I just slept 3 hours, and I should wake up in less than four, but I’m not able to sleep, as I’m thinking more and more about tonight’s council.
I think I owe everybody a public apology about my harsh lines, and in particular to Mike (KingTaco), as I attacked him a bit (although I still don’t like that behaviour and I’ll explain now why).
Even last night, there was little proceeding in what we’re doing, we’ll wait for Stephen to come back with the EAPI=1 documentation (hopefully) and to provide an actual QA project (hopefully); Brian will write the Reply-To documentation this weekend (hopefully), and Infra will document how not to be bitten by SPF before next council (hopefully). The only point we discussed that didn’t result in an hope, is also the one that Mike considered not our business and rather a Trustees issue.

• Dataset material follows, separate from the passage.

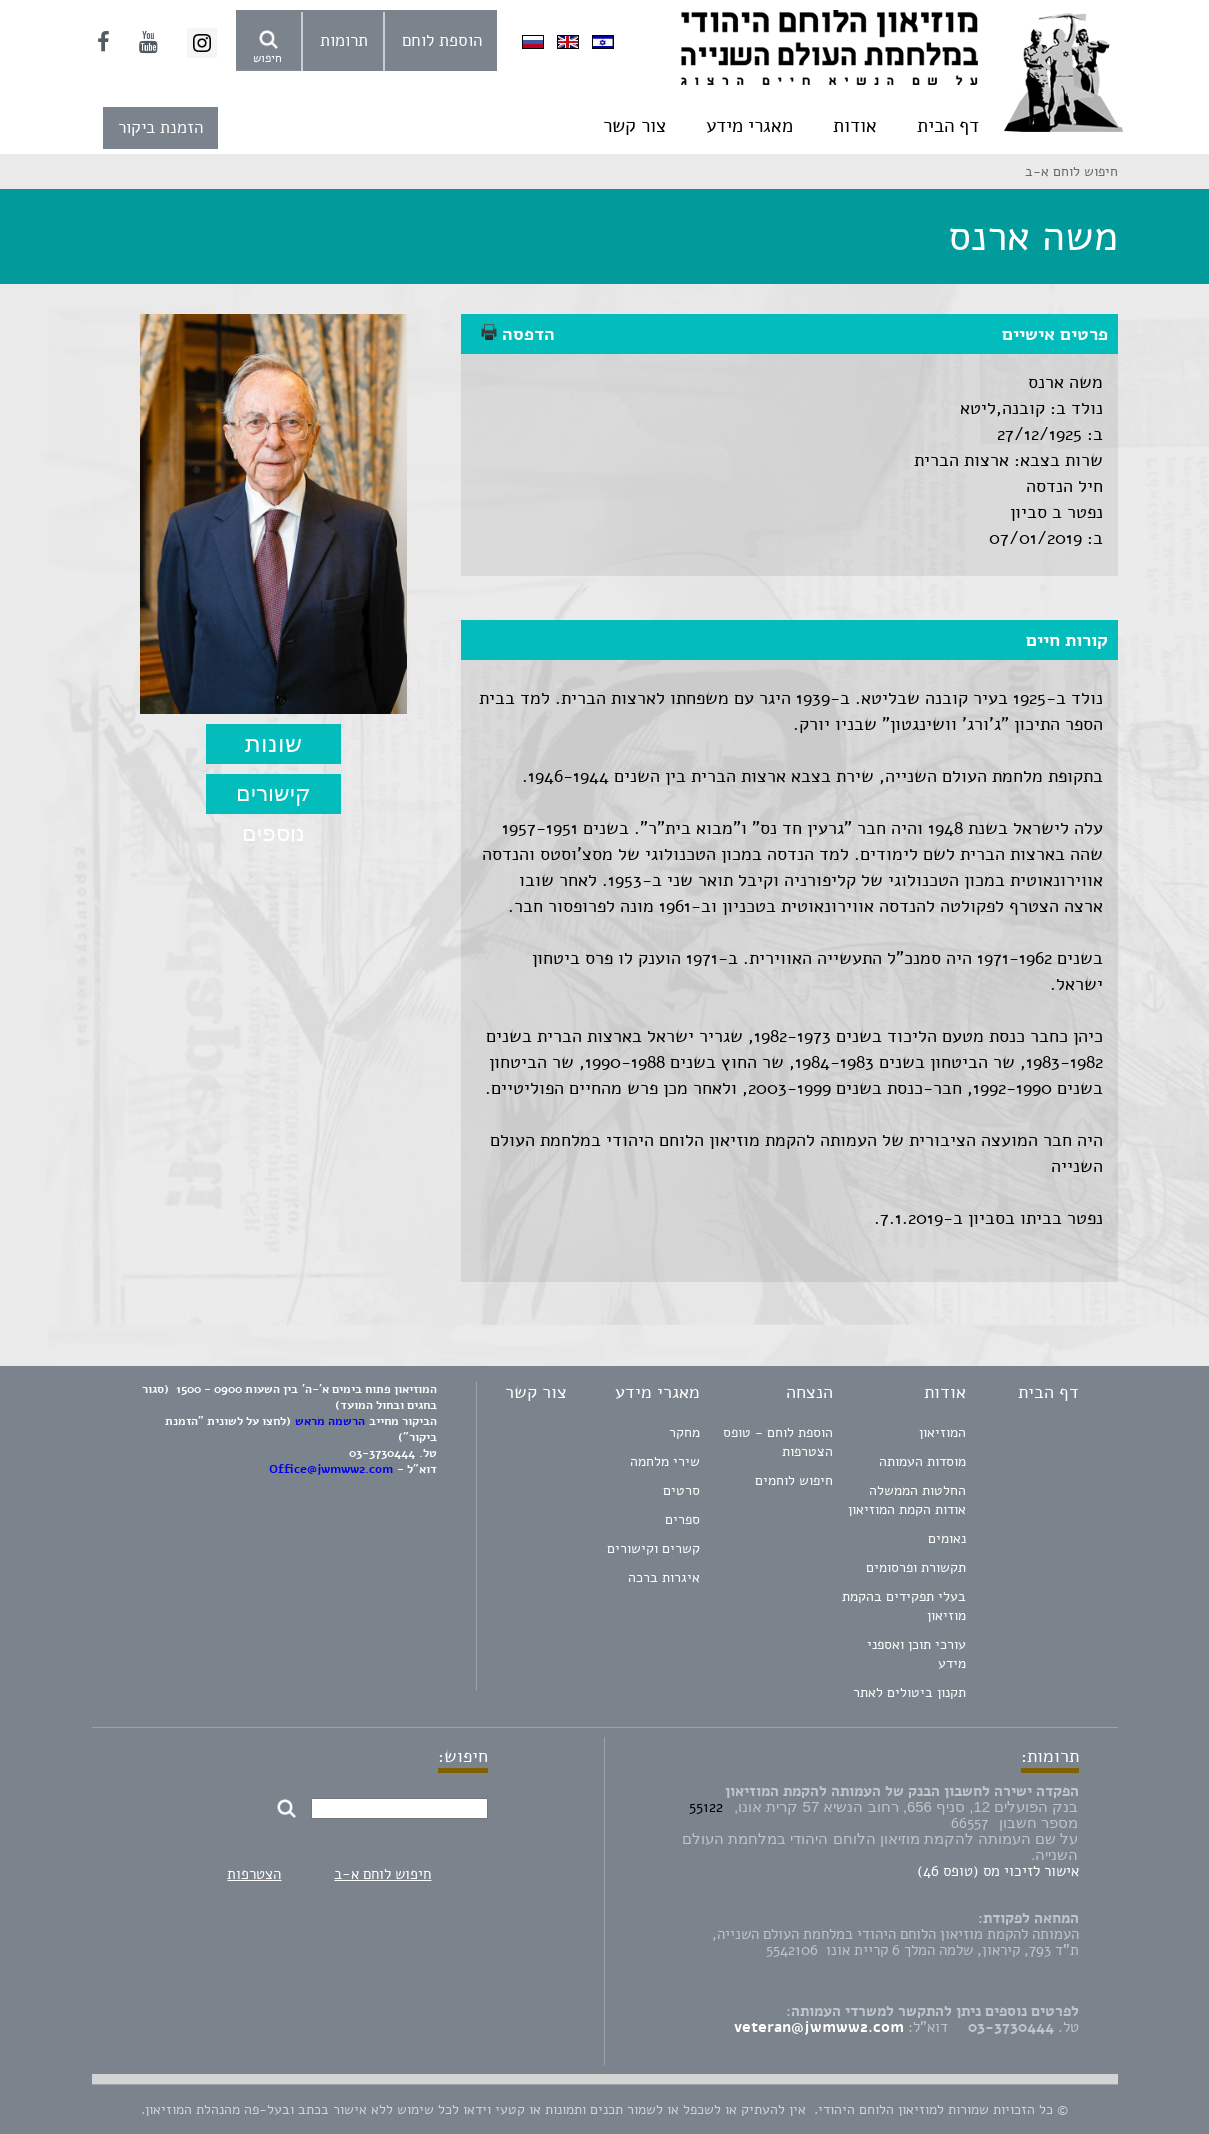  Describe the element at coordinates (160, 127) in the screenshot. I see `הזמנת ביקור` at that location.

First of all, I want to say I wasn’t trying to deprive of authority the Trustees, at all; I was assuming that the previous Trustees handed the open issues to the new ones, but it seems at least this one was forgotten (even if I asked for this last year in gentoo-core before mailing it directly to Trustees)… I still don’t think it was a difficult decision to take (and this is demonstrated by the Trustees taking a decision about it in a flash), and that’s why I was expecting after an year and a half that either they decided or they weren’t caring (seems like previous Trustees didn’t care).
On the matter of it being council business or not, I still think that if Trustees failed at address the issue, it would still enter in the definition: « The elected Gentoo Council decides on global issues and policies that affect multiple projects in Gentoo. ». This was a global issue, because bad PR would be bad for Gentoo as a whole (as Mike said, we already have lot of it, why adding more?); maybe it didn’t involve so many of the projects; somehow it involved none, as the pages seemed to be unmaintained to start with, which would, in my opinion, leave it up to the highest technical body: the council.

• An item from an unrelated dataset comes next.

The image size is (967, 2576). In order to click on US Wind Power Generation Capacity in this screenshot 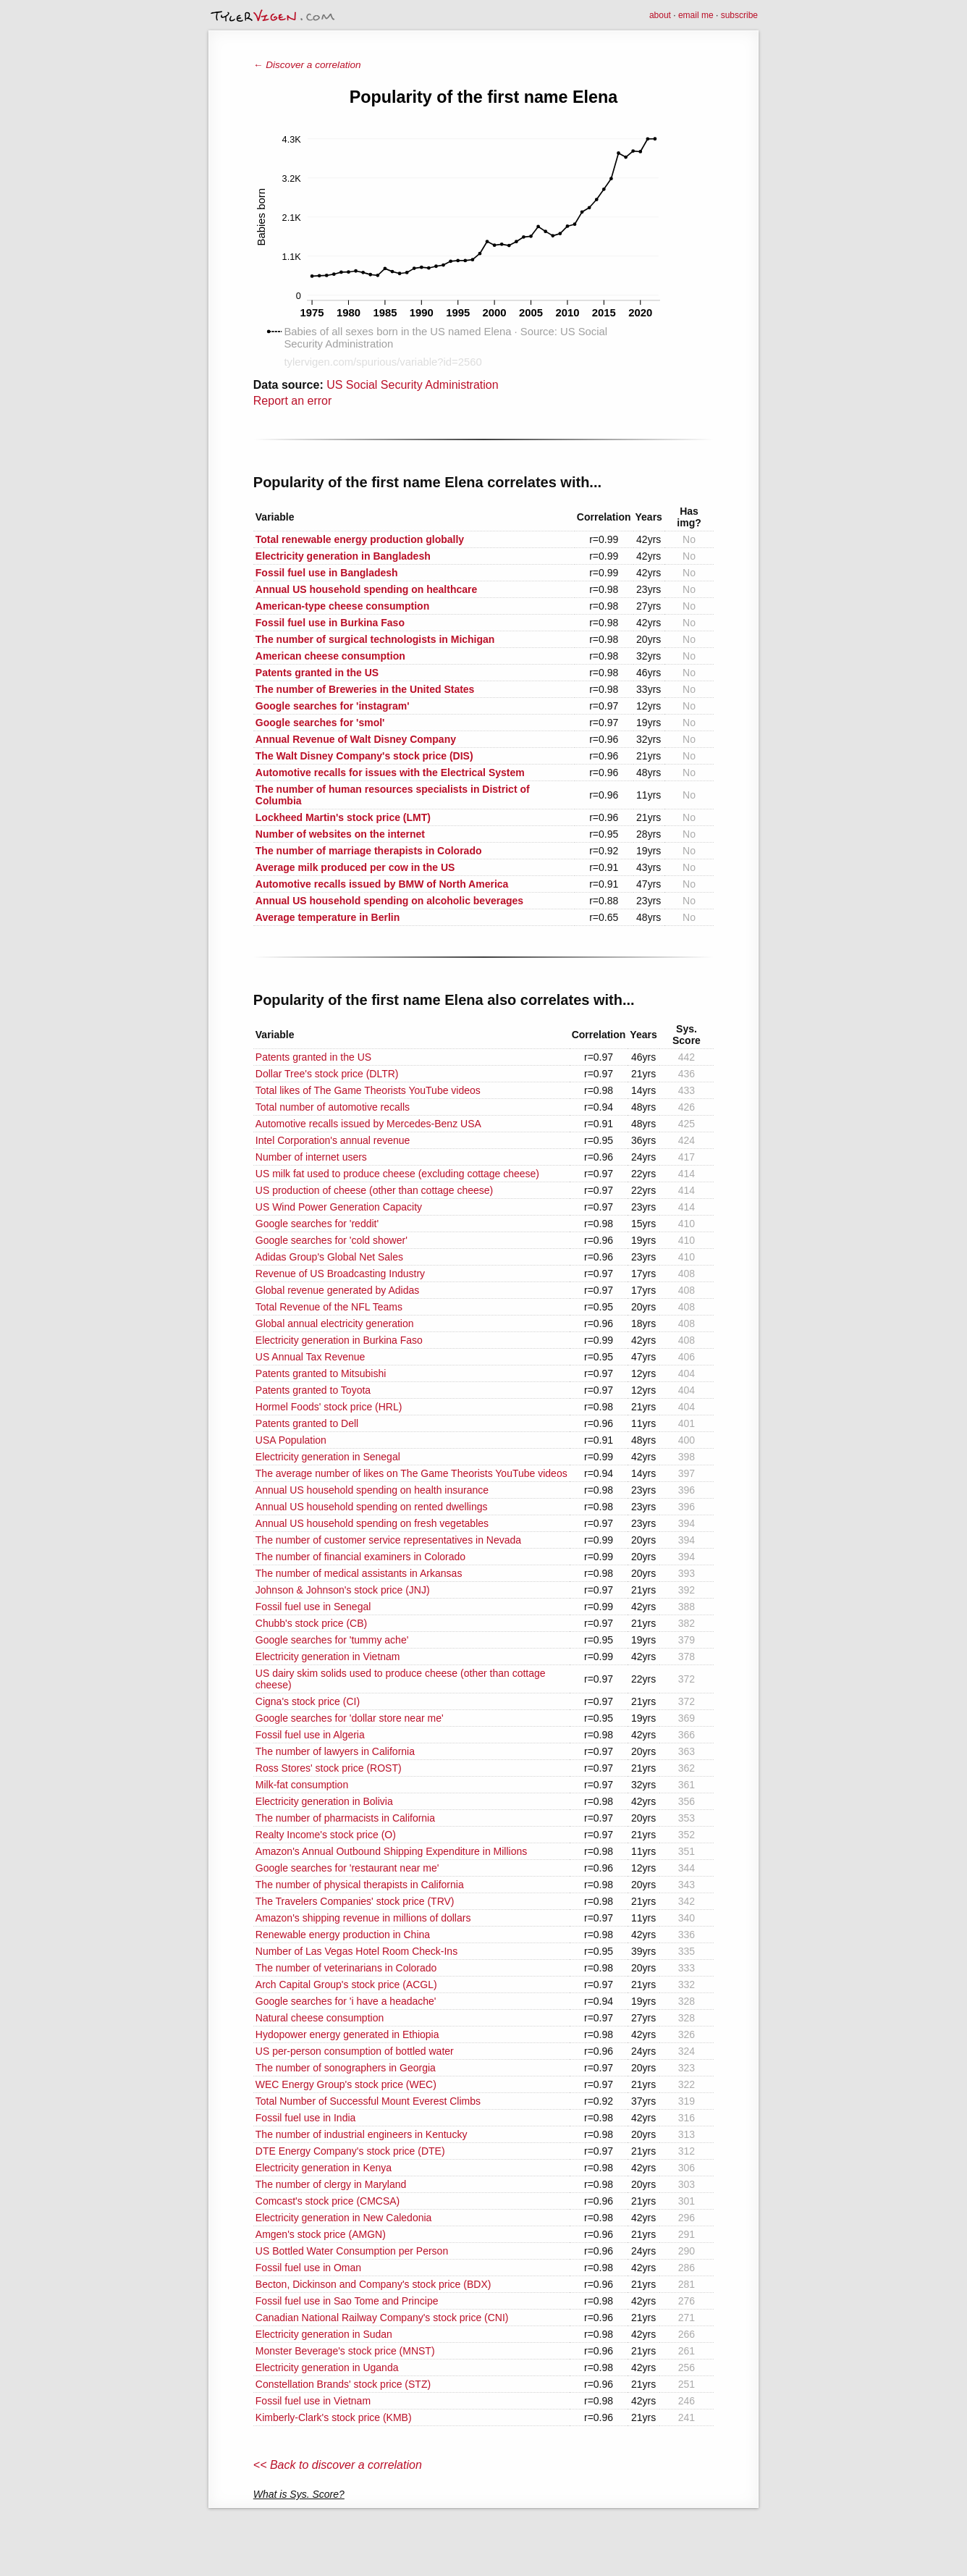 , I will do `click(339, 1207)`.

But this is over now, Trustees handled it quickly, and talking with Grant I now know that anything that was submitted previously has to be considered not handed over and thus needs re-submission, unless otherwise stated. (I also hope next Trustees change will be less painful on this matter).
So, returning to the topic of this blog, what am I afraid of about the council? I’m afraid that fellow developers are seeing it more and more like an empty body unable to enact anything, my own words that can be found on the log («let’s start with the easy one» or something to that effect, my memory fails me) can tell you why I brought the icons affair to the council’s attention: it was an easy task to show being enacted, so that we could at least try to do some impression; I know it’s quite vague, but psychologically it couldn’t but do good. Unfortunately, we failed at it.

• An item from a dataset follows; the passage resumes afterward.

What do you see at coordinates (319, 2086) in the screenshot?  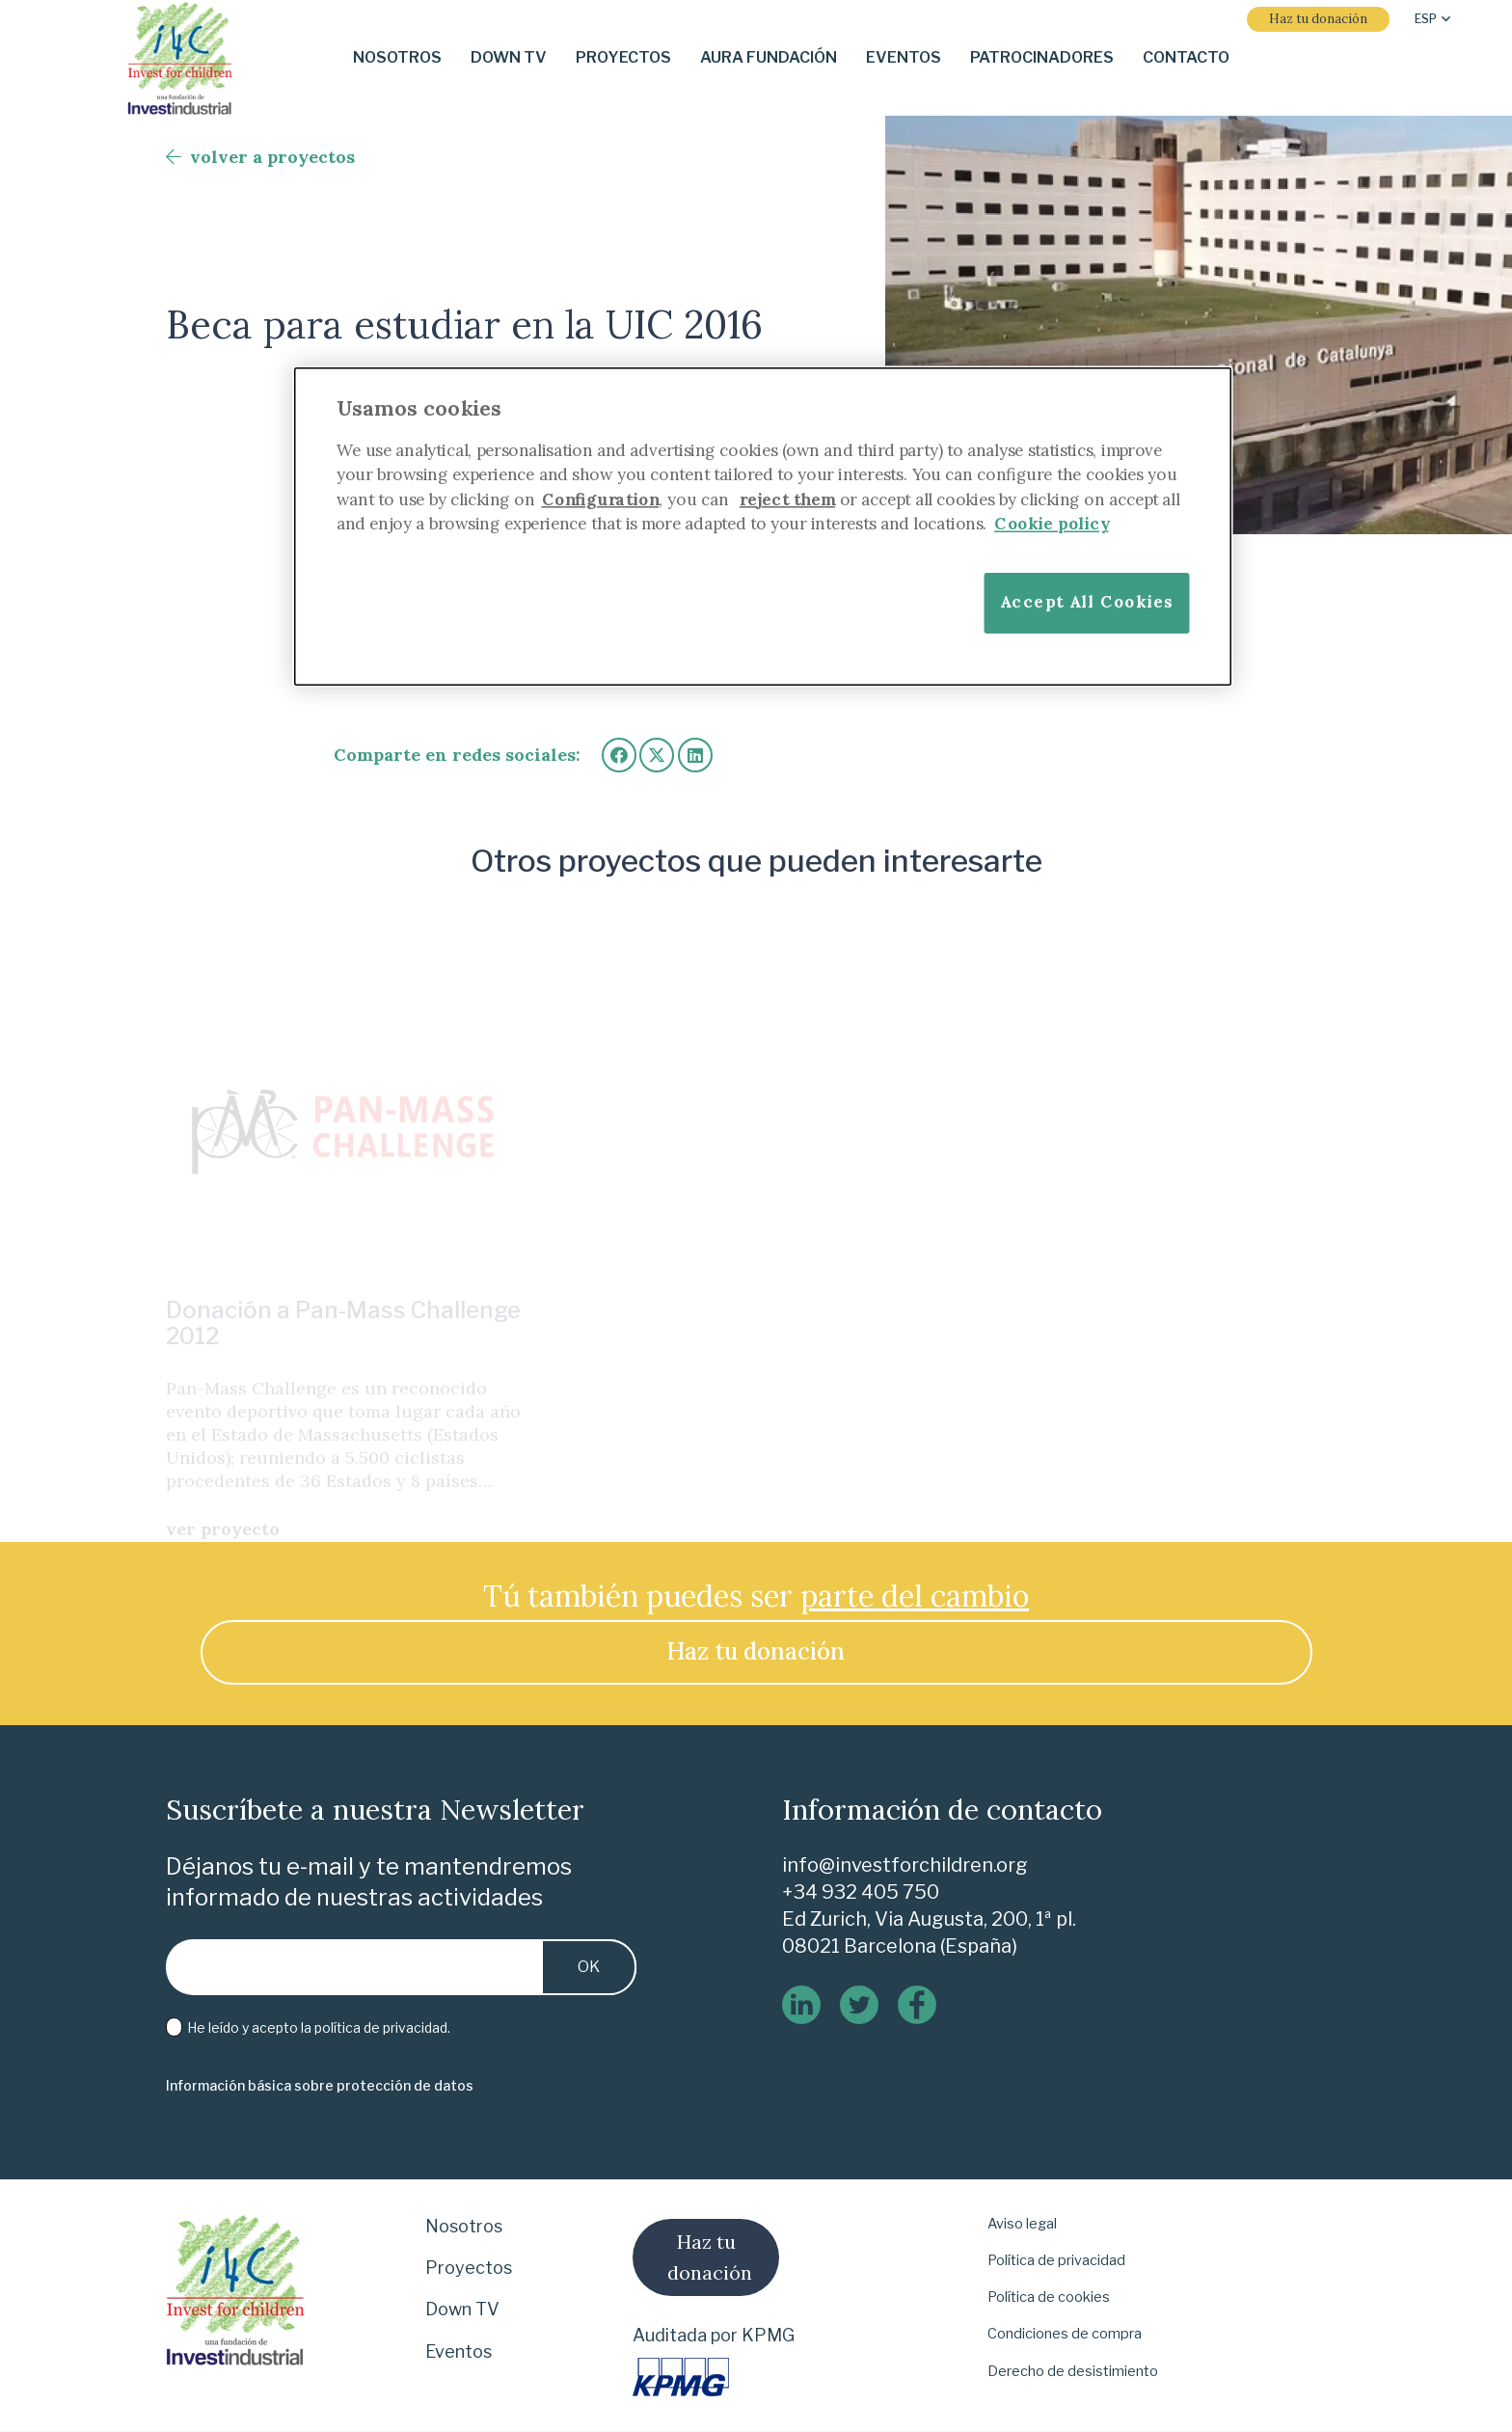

Why do I have this fear? Well in three months, there was no GLEP presented in front of the council; we listened to a lot of status reports, but that’s hardly something that needs a council to be done; the two matters that were brought to council attentions last month (SPF and Reply-To mangling) are still to be considered not addressed, although they didn’t require any behaviour change (as we decided to accept both things as were provided), the relative documentation is still missing (with more or less reason, of Brian we know the problem – being that rare thing called Real Life – but we know nothing about the status of the SPF documentation from Infra, at least Robin provided on the bug some more information for mutt users, maybe the best course of action would be to find someone else to update the documentation?).
As I said at the end of the meeting, I’m not sure if I still want to be part of this bureaucracy, even if I am here by choice of others, because it’s not driving us anywhere… but I’m not sure I will resign from the position, first because I consider the words of one of the rare Italian politicians I consider worth a vote, who said that things has to be changed from the inside, even if you don’t like the place you has to get into, or it’s a coup; second because I couldn’t see much in the Council GLEP regarding what would happen if a member resigns, I can only see notes about slackers and the boot, yet another thing that has to be extended, mind you.
Maybe, a good course of action would be to ask some more trustees o be present on the Council’s meetings to address the concerns about who’s responsible for what on the spot, although that would bring us to square one if it’s not a legal matter but not even a technical one.. who should take care of that then?